US tech giant Microsoft is prepared to pay around $50 billion for an app that is primarily used to watch funny and short videos created by other users. The app currently has 100 million American users. Analysts believe this popularity might grow so fast it will soon be worth $200 billion. The Trump administration wants to ban the app because it believes its Chinese owners could be required to cooperate with the government in China, which in turn, could use the platform for spreading misinformation, espionage or to threatening national security. If TikTok and Microsoft cannot pull off this purchase by mid-September Trump pulls the plug on its US operation.
It’s an irresistible twist in the Trump administration’s four-year diplomatic spat with Beijing and comes hot off Trump pressuring other countries to take a harder line on China.

However, critics worry that Trump’s latest attempts to turn the screws on Beijing could set an anti-democratic and dangerous precedent in how governments try to control the way citizens use the internet, which will be applauded by leaders of other countries where democracy is already backsliding.

Source: Shutterstock

Nanjala Nyabola, an author and political analyst specializing in politics in the digital age, said: “Restricting internet and interfering with people’s capacity to criticize power is not unprecedented on a global scale. It has happened in India, Iran and in different parts of Africa.”

“What people are struggling with is the fact it’s happening in the US. When a country like the US begins to erode the ideas of democracy it naturally opens the door for other countries to do the same.”

This might seem a dramatic analysis at first glance, given the comparisons in African and Iran, where people are arrested for expressing dissent online. All the US President is talking about is removing certain platforms from the American internet.

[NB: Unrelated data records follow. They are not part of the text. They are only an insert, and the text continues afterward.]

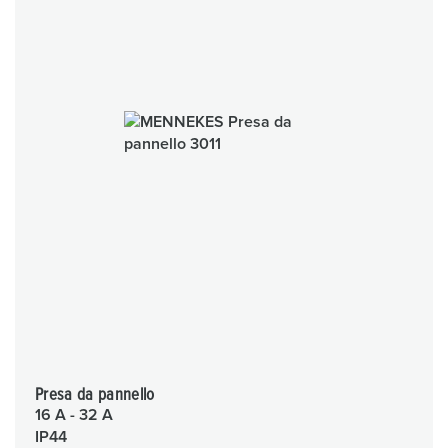
Presa da pannello
16 A - 32 A
IP44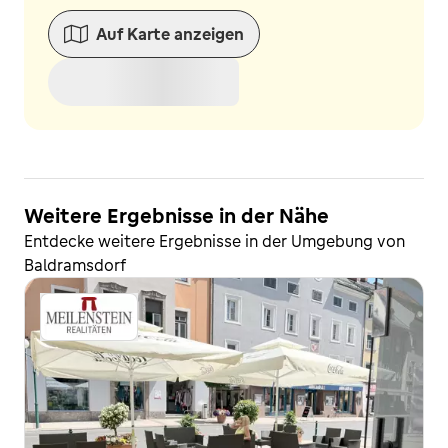
Auf Karte anzeigen
Weitere Ergebnisse in der Nähe
Entdecke weitere Ergebnisse in der Umgebung von
Baldramsdorf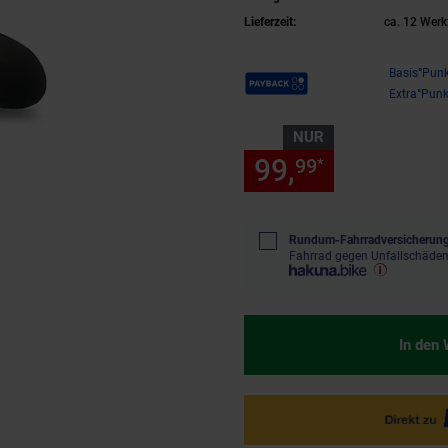
Lieferzeit:
ca. 12 Werk
Payback Punkte
Basis°Punk
Extra°Punk
NUR
99,
nur 99,
99
99
*
Rundum-Fahrradversicherung
Fahrrad gegen Unfallschäden
In den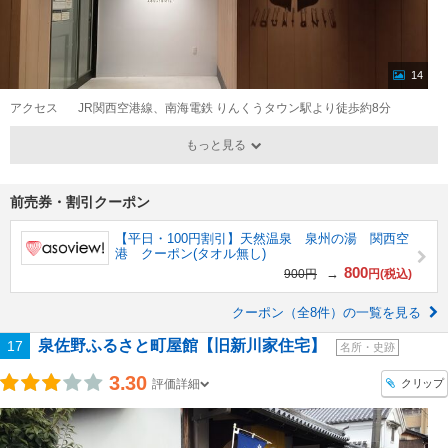
14
アクセス
JR関西空港線、南海電鉄 りんくうタウン駅より徒歩約8分
もっと見る
前売券・割引クーポン
【平日・100円割引】天然温泉 泉州の湯 関西空
港 クーポン(タオル無し)
800
→
900円
円(税込)
クーポン（全8件）の一覧を見る
泉佐野ふるさと町屋館【旧新川家住宅】
17
名所・史跡
3.30
クリップ
評価詳細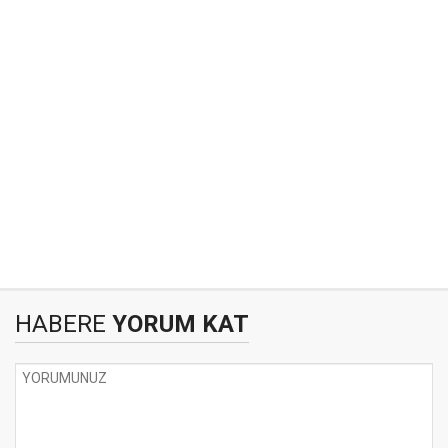
HABERE
YORUM KAT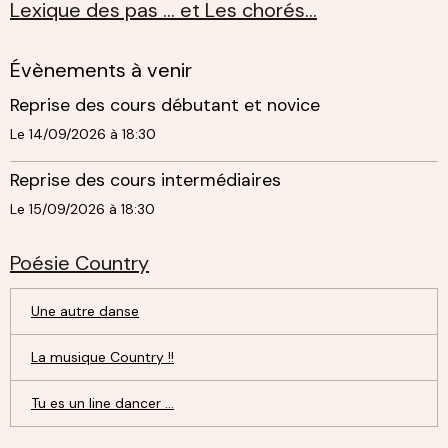
Lexique des pas ... et Les chorés...
Évènements à venir
Reprise des cours débutant et novice
Le 14/09/2026
à 18:30
Reprise des cours intermédiaires
Le 15/09/2026
à 18:30
Poésie Country
Une autre danse
La musique Country !!
Tu es un line dancer ...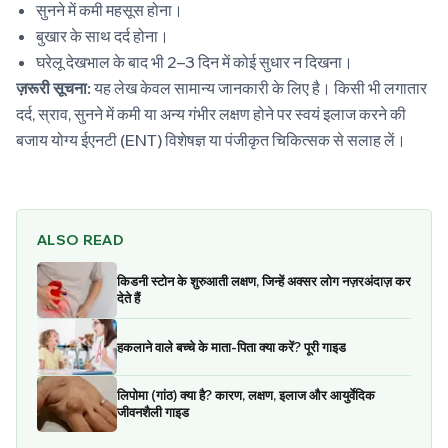
सुनने में कमी महसूस होना।
बुखार के साथ दर्द होना।
घरेलू देखभाल के बाद भी 2–3 दिन में कोई सुधार न दिखना।
ज़रूरी सूचना:
यह लेख केवल सामान्य जानकारी के लिए है। किसी भी लगातार
दर्द, स्राव, सुनने में कमी या अन्य गंभीर लक्षण होने पर स्वयं इलाज करने की
बजाय योग्य ईएनटी (ENT) विशेषज्ञ या पंजीकृत चिकित्सक से सलाह लें।
ALSO READ
किडनी स्टोन के शुरुआती लक्षण, जिन्हें अक्सर लोग नज़रअंदाज़ कर
देते हैं
हकलाने वाले बच्चे के माता-पिता क्या करें? पूरी गाइड
लिपोमा (गांठ) क्या है? कारण, लक्षण, इलाज और आयुर्वेदिक
जीवनशैली गाइड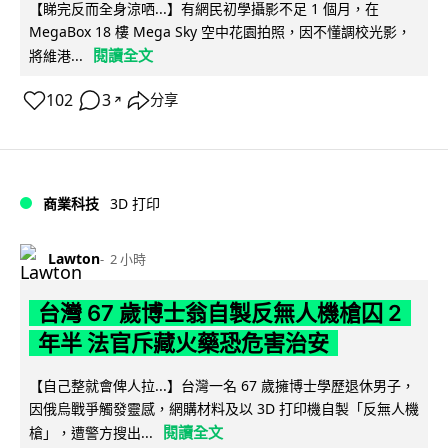
【睇完反而全身涼哂...】有網民初學攝影不足 1 個月，在
MegaBox 18 樓 Mega Sky 空中花園拍照，因不懂調校光影，
閱讀全文
將維港...
102
3
分享
↗
商業科技
3D 打印
Lawton
2 小時
台灣 67 歲博士翁自製反無人機槍囚 2
年半 法官斥藏火藥恐危害治安
【自己整就會俾人拉...】台灣一名 67 歲擁博士學歷退休男子，
因俄烏戰爭觸發靈感，網購材料及以 3D 打印機自製「反無人機
閱讀全文
槍」，遭警方搜出...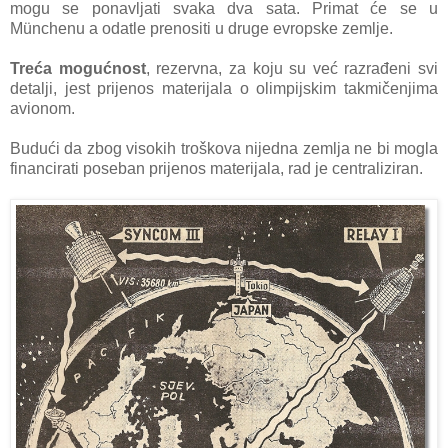
mogu se ponavljati svaka dva sata. Primat će se u
Münchenu a odatle prenositi u druge evropske zemlje.
Treća mogućnost
, rezervna, za koju su već razrađeni svi
detalji, jest prijenos materijala o olimpijskim takmičenjima
avionom.
Budući da zbog visokih troškova nijedna zemlja ne bi mogla
financirati poseban prijenos materijala, rad je centraliziran.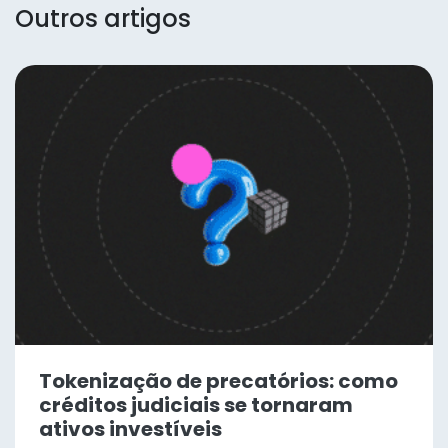
Outros artigos
Tokenização de precatórios: como
créditos judiciais se tornaram
ativos investíveis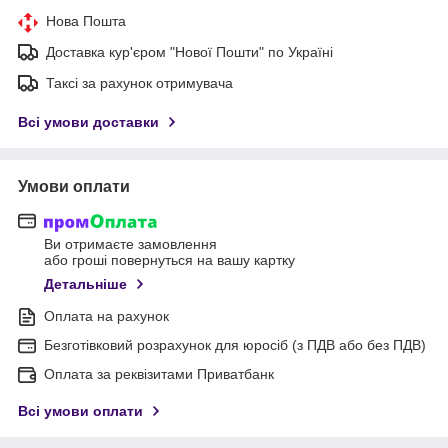
Нова Пошта
Доставка кур'єром "Нової Пошти" по Україні
Таксі за рахунок отримувача
Всі умови доставки
Умови оплати
Ви отримаєте замовлення
або гроші повернуться на вашу картку
Детальніше
Оплата на рахунок
Безготівковий розрахунок для юросіб (з ПДВ або без ПДВ)
Оплата за реквізитами Приватбанк
Всі умови оплати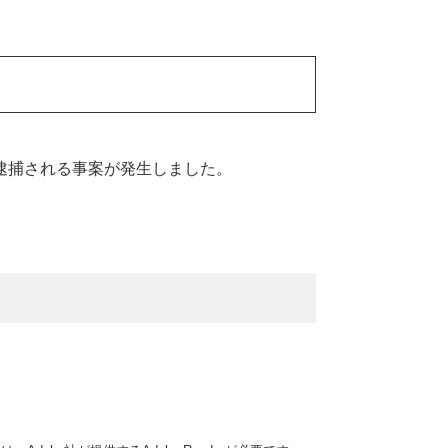
逮捕される事案が発生しました。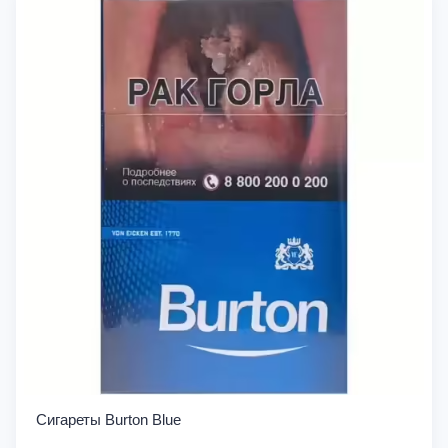
Сигареты Burton Blue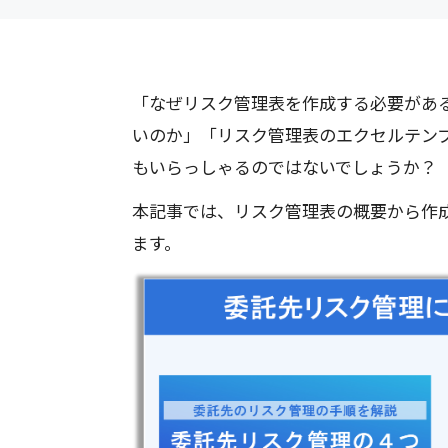
「なぜリスク管理表を作成する必要があ
いのか」「リスク管理表のエクセルテン
もいらっしゃるのではないでしょうか？
本記事では、リスク管理表の概要から作
ます。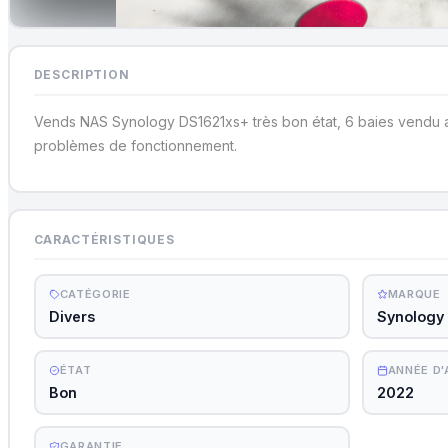
DESCRIPTION
Vends NAS Synology DS1621xs+ très bon état, 6 baies vendu a
problèmes de fonctionnement.
CARACTÉRISTIQUES
CATÉGORIE
MARQUE
Divers
Synology
ÉTAT
ANNÉE D
Bon
2022
GARANTIE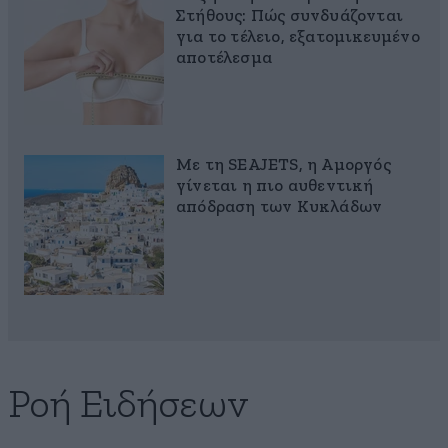
Στήθους: Πώς συνδυάζονται
για το τέλειο, εξατομικευμένο
αποτέλεσμα
Με τη SEAJETS, η Αμοργός
γίνεται η πιο αυθεντική
απόδραση των Κυκλάδων
Ροή Ειδήσεων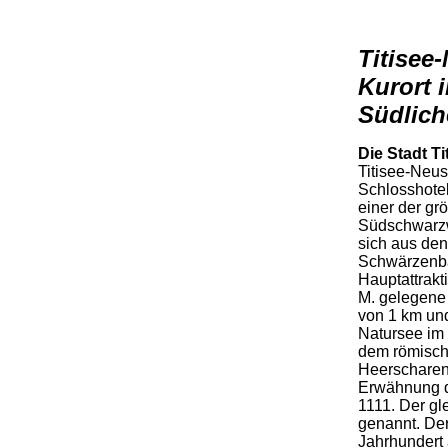
Titisee
Kurort
Südlich
Die Stadt T
Titisee-Neus
Schlosshote
einer der gr
Südschwarzw
sich aus den
Schwärzenb
Hauptattrakt
M. gelegene 
von 1 km und
Natursee im
dem römische
Heerscharen 
Erwähnung d
1111. Der gl
genannt. Der
Jahrhundert 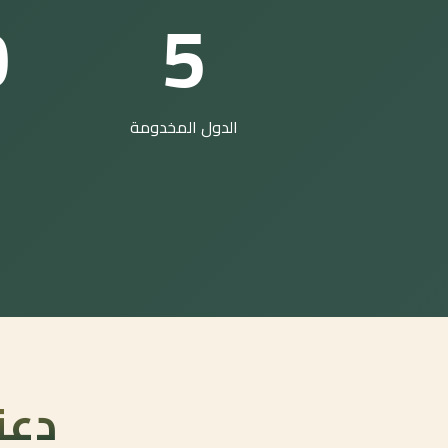
0
5
الدول المخدومة
دعن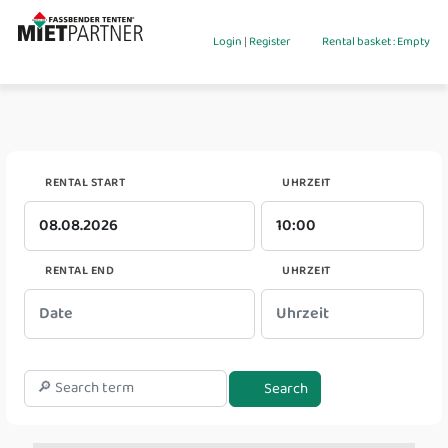
Login
|
Register
Rental basket : Empty
RENTAL START
UHRZEIT
RENTAL END
UHRZEIT
Search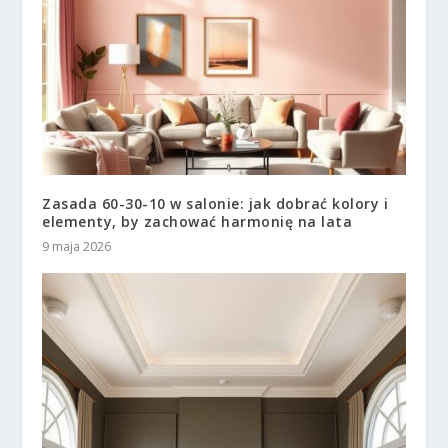
Zasada 60-30-10 w salonie: jak dobrać kolory i
elementy, by zachować harmonię na lata
9 maja 2026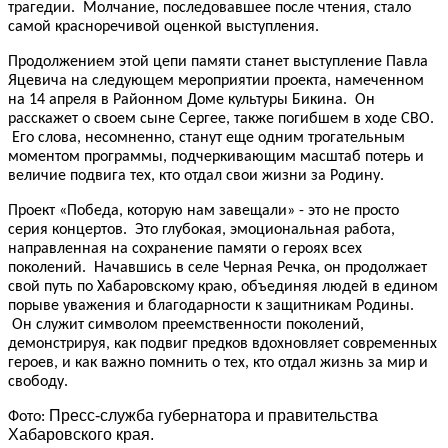
трагедии. Молчание, последовавшее после чтения, стало
самой красноречивой оценкой выступления.
Продолжением этой цепи памяти станет выступление Павла
Яцевича на следующем мероприятии проекта, намеченном
на 14 апреля в Районном Доме культуры Бикина. Он
расскажет о своем сыне Сергее, также погибшем в ходе СВО.
Его слова, несомненно, станут еще одним трогательным
моментом программы, подчеркивающим масштаб потерь и
величие подвига тех, кто отдал свои жизни за Родину.
Проект «Победа, которую нам завещали» - это не просто
серия концертов. Это глубокая, эмоциональная работа,
направленная на сохранение памяти о героях всех
поколений. Начавшись в селе Черная Речка, он продолжает
свой путь по Хабаровскому краю, объединяя людей в едином
порыве уважения и благодарности к защитникам Родины.
Он служит символом преемственности поколений,
демонстрируя, как подвиг предков вдохновляет современных
героев, и как важно помнить о тех, кто отдал жизнь за мир и
свободу.
Пресс-служба губернатора и правительства
Фото:
Хабаровского края.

It’s the fact this is happening in the democratic posterchild that makes Trump’s steps so notable. Nic Cheeseman, professor of democracy at the University of Birmingham, said: “Every time Western leaders undercut free speech and the movement of ideas across boundaries without good reason, the cause of civil liberties is undermined.”

Some fear that TikTok app could be used to spread misinformation in the US. Source: AFP

“It makes it that bit easier for governments seeking to clamp down on social media — in Iran, in Turkey, in Tanzania — to shut down critical voices,” Mr Cheeseman added.

Whether or not Mr Trump has good reason to shut down TikTok is open to debate. TikTok is owned by a private Chinese tech giant called ByteDance. The app itself does not operate in China and, in the case of the US, the app maintains that users’ data is stored on servers inside the US.

However, those who have skeptical about China worry that the Chinese government could demand TikTok hand over this data. They suspect that Beijing could force ByteDance to censor content, as happens routinely on the Chinese internet, most notably on WeChat, where images and words relating to controversial issues like Tibet and the Tiananmen Square massacre are banned from group and private chats.

They fear that TikTok app could be used to spread misinformation in the US. And, ultimately, they believe that the term private company is relative in China, the autocratic superpower currently locking horns with America.

There is also some irony in the idea that should the United States jettison TikTok from the internet, it would be behaving in some respects like China, whose government carefully censors what its citizens can do online. Some of the biggest American tech companies, including Google, Facebook, Twitter are banned in China.

Source: CNN

Laura Rosenberger, director of the Alliance for Securing Democracy and senior fellow at the Marshall Fund for the United States, said: “It is critical that any steps taken are in accord with democratic values … and messaged from the frame of advancing a democratic information space — not just countering authoritarian threats.”

You may read: ‘China, Russia and Iran trying to influence 2020 election’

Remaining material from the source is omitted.